═════ EXERCISE MATERIALS

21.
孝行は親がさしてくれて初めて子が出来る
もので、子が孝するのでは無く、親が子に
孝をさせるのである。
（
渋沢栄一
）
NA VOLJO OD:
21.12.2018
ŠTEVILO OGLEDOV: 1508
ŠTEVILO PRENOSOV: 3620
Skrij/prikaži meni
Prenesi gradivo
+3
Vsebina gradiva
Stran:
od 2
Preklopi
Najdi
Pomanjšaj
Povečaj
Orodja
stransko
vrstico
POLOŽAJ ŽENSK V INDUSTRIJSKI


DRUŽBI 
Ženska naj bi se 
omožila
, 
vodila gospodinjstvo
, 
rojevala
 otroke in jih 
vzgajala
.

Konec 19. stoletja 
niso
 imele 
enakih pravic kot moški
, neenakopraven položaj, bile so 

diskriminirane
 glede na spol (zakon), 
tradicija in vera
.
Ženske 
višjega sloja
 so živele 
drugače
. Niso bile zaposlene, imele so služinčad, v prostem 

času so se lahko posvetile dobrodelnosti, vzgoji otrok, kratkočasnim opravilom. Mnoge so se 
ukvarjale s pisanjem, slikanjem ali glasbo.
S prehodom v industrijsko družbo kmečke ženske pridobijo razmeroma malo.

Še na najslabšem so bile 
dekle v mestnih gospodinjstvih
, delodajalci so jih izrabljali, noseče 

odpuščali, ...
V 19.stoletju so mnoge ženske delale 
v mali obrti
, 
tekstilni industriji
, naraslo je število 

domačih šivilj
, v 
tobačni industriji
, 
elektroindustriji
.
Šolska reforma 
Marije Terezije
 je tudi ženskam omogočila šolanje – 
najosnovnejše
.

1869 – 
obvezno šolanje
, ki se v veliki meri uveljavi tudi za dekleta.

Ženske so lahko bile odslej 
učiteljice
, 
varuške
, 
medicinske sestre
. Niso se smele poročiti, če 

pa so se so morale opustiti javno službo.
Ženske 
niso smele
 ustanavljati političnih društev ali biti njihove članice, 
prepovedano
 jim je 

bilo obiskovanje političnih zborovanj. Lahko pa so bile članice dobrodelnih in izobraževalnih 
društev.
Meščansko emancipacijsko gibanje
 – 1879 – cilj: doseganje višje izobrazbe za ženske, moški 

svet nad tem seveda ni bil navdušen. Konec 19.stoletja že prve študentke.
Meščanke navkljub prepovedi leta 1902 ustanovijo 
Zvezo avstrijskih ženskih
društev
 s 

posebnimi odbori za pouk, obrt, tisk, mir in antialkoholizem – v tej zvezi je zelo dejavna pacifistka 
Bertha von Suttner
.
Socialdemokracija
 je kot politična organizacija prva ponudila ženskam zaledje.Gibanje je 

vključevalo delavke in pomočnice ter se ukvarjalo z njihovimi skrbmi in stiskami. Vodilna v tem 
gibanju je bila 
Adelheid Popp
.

══════════

▶ **TASK GOAL**:
If a line in the material contains "Konec", show it.

▶ **TASK SOLUTION**:
Konec 19. stoletja 
svet nad tem seveda ni bil navdušen. Konec 19.stoletja že prve študentke.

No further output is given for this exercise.